Whoa, sorry about the 6-week break from blogging. I had mononucleosis and it was all I could do to keep up with my machine quilting orders and my family. Sometimes, you just get sick. However, stay tuned because I also have another quilt being published in Issue 17 of Fat Quarterly magazine and another Moda Bakeshop feature coming soon! Yay!
At any rate, I was showing different feather threadpaths for machine quilters. There were two ideas left that I wanted to share.

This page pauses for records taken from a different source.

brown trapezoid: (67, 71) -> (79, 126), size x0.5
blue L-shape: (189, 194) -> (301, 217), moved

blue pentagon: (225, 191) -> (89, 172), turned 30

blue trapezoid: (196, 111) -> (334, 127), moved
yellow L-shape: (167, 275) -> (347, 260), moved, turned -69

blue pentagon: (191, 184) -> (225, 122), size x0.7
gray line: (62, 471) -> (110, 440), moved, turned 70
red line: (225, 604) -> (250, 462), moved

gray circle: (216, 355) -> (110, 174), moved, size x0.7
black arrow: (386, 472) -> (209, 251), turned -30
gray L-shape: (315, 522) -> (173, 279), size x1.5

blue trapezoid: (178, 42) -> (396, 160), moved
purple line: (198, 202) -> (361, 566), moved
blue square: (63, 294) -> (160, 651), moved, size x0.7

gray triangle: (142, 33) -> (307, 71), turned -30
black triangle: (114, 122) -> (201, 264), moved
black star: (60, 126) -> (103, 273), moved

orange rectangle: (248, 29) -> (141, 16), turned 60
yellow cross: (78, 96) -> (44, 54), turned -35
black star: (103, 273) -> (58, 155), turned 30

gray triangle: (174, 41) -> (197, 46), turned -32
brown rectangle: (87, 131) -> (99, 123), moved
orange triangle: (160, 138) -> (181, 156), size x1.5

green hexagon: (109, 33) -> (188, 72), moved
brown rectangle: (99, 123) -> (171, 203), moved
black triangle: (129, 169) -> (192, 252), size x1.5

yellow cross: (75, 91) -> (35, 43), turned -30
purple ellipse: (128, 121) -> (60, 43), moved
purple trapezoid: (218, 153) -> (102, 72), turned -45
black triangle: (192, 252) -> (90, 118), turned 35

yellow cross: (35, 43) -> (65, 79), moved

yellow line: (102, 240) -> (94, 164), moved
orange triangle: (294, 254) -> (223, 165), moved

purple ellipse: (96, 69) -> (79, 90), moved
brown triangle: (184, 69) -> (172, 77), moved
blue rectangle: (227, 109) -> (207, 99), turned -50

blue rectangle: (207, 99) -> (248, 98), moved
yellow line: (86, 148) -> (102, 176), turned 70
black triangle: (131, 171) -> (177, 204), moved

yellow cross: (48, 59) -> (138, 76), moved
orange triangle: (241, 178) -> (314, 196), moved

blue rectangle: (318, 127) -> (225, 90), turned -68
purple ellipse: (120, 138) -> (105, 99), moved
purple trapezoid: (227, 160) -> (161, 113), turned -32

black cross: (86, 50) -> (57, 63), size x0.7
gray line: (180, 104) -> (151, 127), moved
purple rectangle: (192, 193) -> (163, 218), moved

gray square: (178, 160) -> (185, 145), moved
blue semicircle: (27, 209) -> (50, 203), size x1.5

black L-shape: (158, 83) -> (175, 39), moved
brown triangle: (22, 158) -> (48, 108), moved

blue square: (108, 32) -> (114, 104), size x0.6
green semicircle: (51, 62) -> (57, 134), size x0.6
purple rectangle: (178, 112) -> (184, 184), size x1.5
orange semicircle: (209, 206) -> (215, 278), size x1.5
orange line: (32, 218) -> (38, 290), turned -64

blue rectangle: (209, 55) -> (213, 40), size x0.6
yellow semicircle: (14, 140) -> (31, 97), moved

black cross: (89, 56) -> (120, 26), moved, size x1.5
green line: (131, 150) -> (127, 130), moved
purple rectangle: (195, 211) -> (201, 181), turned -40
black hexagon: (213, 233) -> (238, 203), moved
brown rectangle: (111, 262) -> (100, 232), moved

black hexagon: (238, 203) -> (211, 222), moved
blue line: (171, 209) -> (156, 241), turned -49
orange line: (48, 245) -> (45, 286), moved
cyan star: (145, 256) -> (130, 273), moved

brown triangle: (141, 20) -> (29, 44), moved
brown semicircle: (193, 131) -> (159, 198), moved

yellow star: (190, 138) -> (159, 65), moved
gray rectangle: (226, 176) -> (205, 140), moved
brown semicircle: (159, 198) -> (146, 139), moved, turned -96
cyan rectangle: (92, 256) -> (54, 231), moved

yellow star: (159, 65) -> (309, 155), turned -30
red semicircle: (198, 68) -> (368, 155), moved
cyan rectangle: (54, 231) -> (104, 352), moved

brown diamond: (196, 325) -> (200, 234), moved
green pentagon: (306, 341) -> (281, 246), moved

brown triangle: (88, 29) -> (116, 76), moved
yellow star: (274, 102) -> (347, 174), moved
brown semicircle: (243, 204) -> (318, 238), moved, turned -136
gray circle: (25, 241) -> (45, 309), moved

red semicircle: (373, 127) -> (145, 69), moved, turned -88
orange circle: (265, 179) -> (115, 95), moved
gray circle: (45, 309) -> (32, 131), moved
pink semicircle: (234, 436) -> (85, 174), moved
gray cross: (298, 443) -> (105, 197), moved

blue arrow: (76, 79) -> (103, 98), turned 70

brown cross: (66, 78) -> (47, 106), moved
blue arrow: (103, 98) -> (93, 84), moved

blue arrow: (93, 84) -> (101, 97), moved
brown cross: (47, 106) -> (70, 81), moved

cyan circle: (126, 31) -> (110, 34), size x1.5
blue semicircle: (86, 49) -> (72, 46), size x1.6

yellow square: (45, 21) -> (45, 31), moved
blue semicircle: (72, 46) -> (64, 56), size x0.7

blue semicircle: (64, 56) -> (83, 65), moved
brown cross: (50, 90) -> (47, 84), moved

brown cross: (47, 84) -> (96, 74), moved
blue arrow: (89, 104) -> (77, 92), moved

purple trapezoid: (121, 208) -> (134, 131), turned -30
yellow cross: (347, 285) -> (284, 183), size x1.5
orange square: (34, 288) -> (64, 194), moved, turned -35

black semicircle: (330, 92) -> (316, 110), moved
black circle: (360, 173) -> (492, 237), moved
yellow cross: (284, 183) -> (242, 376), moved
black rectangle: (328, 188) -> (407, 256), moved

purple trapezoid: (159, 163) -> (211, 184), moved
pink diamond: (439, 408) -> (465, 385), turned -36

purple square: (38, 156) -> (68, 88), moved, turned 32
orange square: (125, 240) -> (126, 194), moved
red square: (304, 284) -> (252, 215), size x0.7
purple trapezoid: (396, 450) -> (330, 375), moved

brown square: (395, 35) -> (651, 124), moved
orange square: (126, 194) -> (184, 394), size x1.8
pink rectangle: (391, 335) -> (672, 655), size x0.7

Bump-back feathers. But why do them when we can do longarm feathers (as taught in previous posts)? They are more traditional and mimic the antique hand-quilted look. In antique feathers, there are no separation between the plumes of the feather--which commonly occurs in longarm feathers.
These feathers are an advanced skill as they require back-tracking, or going twice over the same spot twice. With care and practice, this is doable.
Stitch regulators help with the "bump-back" part of these feathers. However, I do not have a stitch regulator, so...Is there a way to do the traditional feathers without back-tracking?
Yes! It's an awesome "secret". Instead of tracing back over the plume, go and and so some of your back-ground filler and then come back. I admit this next diagram looks messy, but you'll get the idea. For simplicity, the back-ground filler is basic stippling but this trick works with any filler, loop the loops and etc.